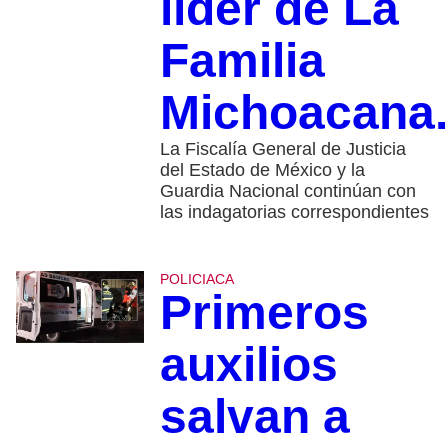
líder de La
Familia
Michoacana.
La Fiscalía General de Justicia
del Estado de México y la
Guardia Nacional continúan con
las indagatorias correspondientes
POLICIACA
Primeros
auxilios
salvan a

-.-.-

#### [EXERCISE DETAILS]
Copy the records above exactly. The pictures are not part of the copy.

#### [TASK RESPONSE]
líder de La
Familia
Michoacana.
La Fiscalía General de Justicia
del Estado de México y la
Guardia Nacional continúan con
las indagatorias correspondientes
POLICIACA
Primeros
auxilios
salvan a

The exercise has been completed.